I blame global warming.
I keed! I keed!*But as Jack Kelly writes today in Real Clear Politics, “Dems Wise to Flee the Coming Tsunami,” focusing on what’s to come in November, via sneak previews including the losses by Democrats Alex Sink in Florida and other recent special elections. Two guesses as to what’s the theme that runs through these elections, and will continue to do so, all the way to November:
It’s clear, now, that every promise Democrats made about Obamacare was false. You can’t always keep your doctor if you want to. Health insurance premiums for many people have gone way up, not down. So has government spending on health care. Many of the uninsured don’t like Obamacare and don’t plan to buy it.
And it’s clear, too, that this administration couldn’t organize a two-car funeral.
The assumption Democrats made that, once implemented, Obamacare would be popular ranks up there with Custer’s assumption there were only a few Indians at the Little Big Horn. In an AP/GFK poll March 28 in which 30 percent of respondents were Democrats, Obamacare drew support from just 26 percent.
Soon, Democrats may look back wistfully on that poll as a high water mark. When they wrote the Obamacare law, they front-loaded what they thought were the goodies and postponed the pain. So they should know better than anyone what’s coming down the pike.
I understand why, despite this, President Obama won’t let go of his “signature legislative achievement.”
But, if Democrats had believed the promises they made to get Obamacare passed, why won’t they admit they made a terrible mistake and try sincerely to make amends?
If it’s party loyalty that keeps them out of the lifeboats, it’s been a one-way street. Mr. Obama never did much for other Democrats when he was popular. Now, for those who must run for office this year, he’s a pair of cement overshoes:
Of course, to build on a leitmotif at the Ace of Spades blog in the fall of 2010, the Tsunami only happens if you’re willing to crawl over broken glass the first Tuesday in November and Be the Wave. (To badly mix and mangle political metaphors.)

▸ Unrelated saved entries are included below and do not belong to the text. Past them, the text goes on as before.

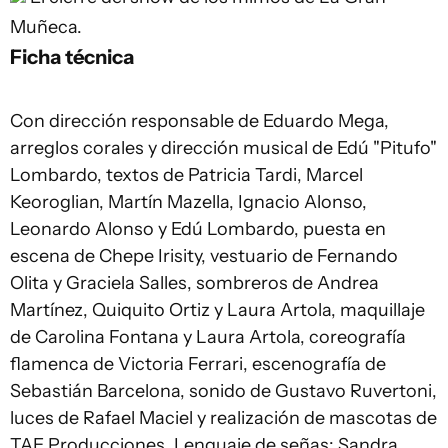
Muñeca.
Ficha técnica
Con dirección responsable de Eduardo Mega,
arreglos corales y dirección musical de Edú "Pitufo"
Lombardo, textos de Patricia Tardi, Marcel
Keoroglian, Martín Mazella, Ignacio Alonso,
Leonardo Alonso y Edú Lombardo, puesta en
escena de Chepe Irisity, vestuario de Fernando
Olita y Graciela Salles, sombreros de Andrea
Martínez, Quiquito Ortiz y Laura Artola, maquillaje
de Carolina Fontana y Laura Artola, coreografía
flamenca de Victoria Ferrari, escenografía de
Sebastián Barcelona, sonido de Gustavo Ruvertoni,
luces de Rafael Maciel y realización de mascotas de
TAE Producciones. Lenguaje de señas: Sandra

Even if you may have to hold your nose at times during the process, when the establishment GOP does boneheaded things. Or as Kevin D. Williamson recently wrote:
The three most important words in politics are: “Compared with what?” And I am more than a little sympathetic to conservatives’ complaints about the failures of elected Republicans in Washington, who consistently disappoint us even when they are in the majority. I am also sympathetic to the view that our situation may have deteriorated to the point that even a unified Republican government under the leadership of principled conservatives may not be enough to turn things around. And though I reject the notion that Mitt Romney wasn’t good enough for true-believing conservatives, let’s say, arguendo, that that was the case. Unless you are ready to give up entirely on the notion of advancing conservative principles through the ballot box, you might consider looking at things this way: Even if you do not think that it matters much whether Republicans win, it matters a great deal that Democrats lose.
In other words, you can sit home in November, or you can see how just how much rage is in Obama’s eyes despite the amount of Prozac he’ll have tossed down his gullet before his presser on Wednesday November 5th, if the GOP takes back the Senate.
It’ll be even more fun to watch knowing you helped. Be the Wave.
Related: “The next wave of Obamacare horror stories won’t be about cancellations.”
* Though conservative reaction to the left’s 45 year obsession with advancing socialism via global cooling, global warming, climate change, climate chaos or whatever they’ve rebranded Chicken Little Malthusian radical environmentalism this week will play a factor in November.